Gnutella Forums - View Single Post

#**143** (**permalink**) April 4th, 2005

Better detection of corrupt files. I often get files arriving that never generated the "Limewire has discovered a corruption in..." message, but which are nonfunctional -- images that won't render or render only partially, mp3z with distortion or which cut off, videos that won't work or only the audio works (ones in avi format seem to be especially prone to this, probably because errors completely destroy the ability to decompress any of an avi file, rather than just introducing distortion the way they usually do in mp3/mpeg format files).

On top of that, there are the substitutions -- files that aren't as advertised, such as deliberately-spoofed mp3z and jpegs whose content has been completely replaced with (rather than just painted over with) spam of some sort.

All of these have in common that the received file will have a different MD5 sum or SHA1 from the file that produced your search result. In principle, discovering that the file you got is either damaged or a fraud should be almost 100% accurate -- the odds of a hash collision being very remote. In practise, though I was sure Limewire uses SHA1 to detect these situations, it apparently doesn't because the majority of obviously corrupt/spoofed files do not get detected as corrupt at all -- perhaps one in eight get detected, if that.

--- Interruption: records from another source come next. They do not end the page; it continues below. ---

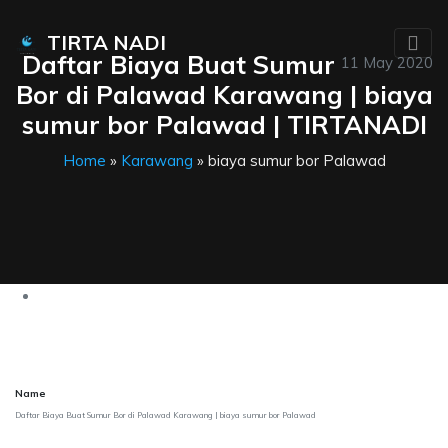
TIRTA NADI
Daftar Biaya Buat Sumur
11 May 2020
Bor di Palawad Karawang | biaya
sumur bor Palawad | TIRTANADI
Home
»
Karawang
» biaya sumur bor Palawad
Name
Daftar Biaya Buat Sumur Bor di Palawad Karawang | biaya sumur bor Palawad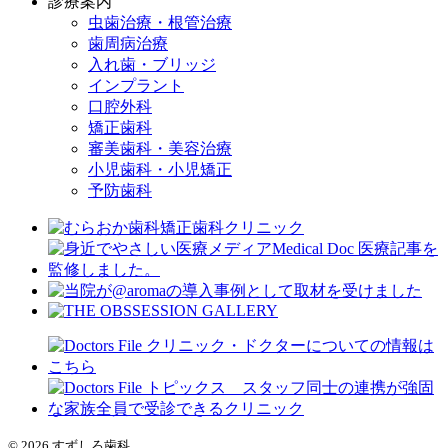
診療案内
虫歯治療・根管治療
歯周病治療
入れ歯・ブリッジ
インプラント
口腔外科
矯正歯科
審美歯科・美容治療
小児歯科・小児矯正
予防歯科
© 2026 すずしろ歯科.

(This is entirely separate from the issue of spoofed search results -- spoofed search results are easy to detect and avoid, since they always produce ridiculous numbers of supposed sources, claim to have a high speed connection and zillions of open upload slots, and the filename is just your query string, sometimes modified in one of a few ways (changing spaces to underscores, adding extra underscores, and changing capitalization, typicaly). Others have already suggested ways to exclude spoofed search results, by blocking all the hosts that respond to a random nonsensical query string automatically and rerunning on occasion since the b*stards seem to have several whole blocks of ip addresses sometimes. I'm talking about search results that are clearly genuine, but when downloaded, the downloaded file is either a) damaged, or b) a substitute. Killing that damned ipod spammer is going to take both solutions -- not only are a bunch of spoofed hits returned for every query with ipod spam, with this one spammer having several whole netblocks to judge by the hosts I've already identified and manually blocked, but the f*cker is also substituting his crap in responses to non-spoofed search results. I've gotten several valid search results I downloaded only to find that the ipod spammer had somehow intercepted the download request, I guess by participating in the file's mesh, and sent me his bullcrap. NOT ONE of these was discovered to be corrupt by Limewire, even though the ipod spam and the original, legitimate search result surely had different SHA1s. (The result was known to be legitimate in each of these cases due to having few sources, an honest Modem speed advertised, a queue, and the result's file name actually containing things besides underscores that weren't in my query string.))